> _EXERCISE AIM_: Quote exactly and only this range of lines in the data below: the line that holds "Expressions par thèmes" to the line that holds "[뉴스] 전북 애플망고 대량재배 '더…", both included.

> _INPUT_:
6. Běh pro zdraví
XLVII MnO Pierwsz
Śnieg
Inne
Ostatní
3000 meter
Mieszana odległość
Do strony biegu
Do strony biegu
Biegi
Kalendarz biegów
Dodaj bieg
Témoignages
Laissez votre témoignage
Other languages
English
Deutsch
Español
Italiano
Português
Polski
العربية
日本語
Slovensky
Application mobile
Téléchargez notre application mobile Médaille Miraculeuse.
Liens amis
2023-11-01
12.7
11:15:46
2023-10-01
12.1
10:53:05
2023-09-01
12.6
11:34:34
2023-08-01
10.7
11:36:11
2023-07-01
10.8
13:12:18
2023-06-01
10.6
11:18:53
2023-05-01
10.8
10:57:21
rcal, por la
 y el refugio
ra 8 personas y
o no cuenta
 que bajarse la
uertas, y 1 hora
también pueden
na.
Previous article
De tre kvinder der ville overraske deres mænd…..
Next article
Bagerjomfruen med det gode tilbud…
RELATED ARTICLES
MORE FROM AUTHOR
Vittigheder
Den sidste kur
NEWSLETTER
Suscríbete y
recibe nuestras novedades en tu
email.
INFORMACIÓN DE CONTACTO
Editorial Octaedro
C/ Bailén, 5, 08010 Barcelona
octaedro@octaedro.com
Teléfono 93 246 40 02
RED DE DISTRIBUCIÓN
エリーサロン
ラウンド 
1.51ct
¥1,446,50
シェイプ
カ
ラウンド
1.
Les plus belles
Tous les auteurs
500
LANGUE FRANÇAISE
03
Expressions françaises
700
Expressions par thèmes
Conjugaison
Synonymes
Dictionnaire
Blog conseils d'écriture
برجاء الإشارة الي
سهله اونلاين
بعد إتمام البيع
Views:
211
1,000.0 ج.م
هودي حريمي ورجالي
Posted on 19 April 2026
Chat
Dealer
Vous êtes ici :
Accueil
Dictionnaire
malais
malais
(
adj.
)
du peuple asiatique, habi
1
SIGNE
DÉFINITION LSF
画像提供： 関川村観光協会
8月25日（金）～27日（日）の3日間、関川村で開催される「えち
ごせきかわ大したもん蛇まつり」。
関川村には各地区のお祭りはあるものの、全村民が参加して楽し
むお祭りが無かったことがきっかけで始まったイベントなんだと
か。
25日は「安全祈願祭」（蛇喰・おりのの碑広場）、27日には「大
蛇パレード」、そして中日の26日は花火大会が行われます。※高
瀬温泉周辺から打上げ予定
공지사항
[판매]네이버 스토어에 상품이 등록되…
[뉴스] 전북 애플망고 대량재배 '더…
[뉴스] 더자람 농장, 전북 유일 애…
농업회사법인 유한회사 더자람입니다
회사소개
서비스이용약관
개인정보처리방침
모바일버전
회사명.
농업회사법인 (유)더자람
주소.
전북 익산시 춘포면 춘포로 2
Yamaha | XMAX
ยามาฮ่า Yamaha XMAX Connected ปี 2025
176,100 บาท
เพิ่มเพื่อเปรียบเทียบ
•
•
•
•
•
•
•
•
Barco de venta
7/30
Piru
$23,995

> _SOLVED EXERCISE_:
Expressions par thèmes
Conjugaison
Synonymes
Dictionnaire
Blog conseils d'écriture
برجاء الإشارة الي
سهله اونلاين
بعد إتمام البيع
Views:
211
1,000.0 ج.م
هودي حريمي ورجالي
Posted on 19 April 2026
Chat
Dealer
Vous êtes ici :
Accueil
Dictionnaire
malais
malais
(
adj.
)
du peuple asiatique, habi
1
SIGNE
DÉFINITION LSF
画像提供： 関川村観光協会
8月25日（金）～27日（日）の3日間、関川村で開催される「えち
ごせきかわ大したもん蛇まつり」。
関川村には各地区のお祭りはあるものの、全村民が参加して楽し
むお祭りが無かったことがきっかけで始まったイベントなんだと
か。
25日は「安全祈願祭」（蛇喰・おりのの碑広場）、27日には「大
蛇パレード」、そして中日の26日は花火大会が行われます。※高
瀬温泉周辺から打上げ予定
공지사항
[판매]네이버 스토어에 상품이 등록되…
[뉴스] 전북 애플망고 대량재배 '더…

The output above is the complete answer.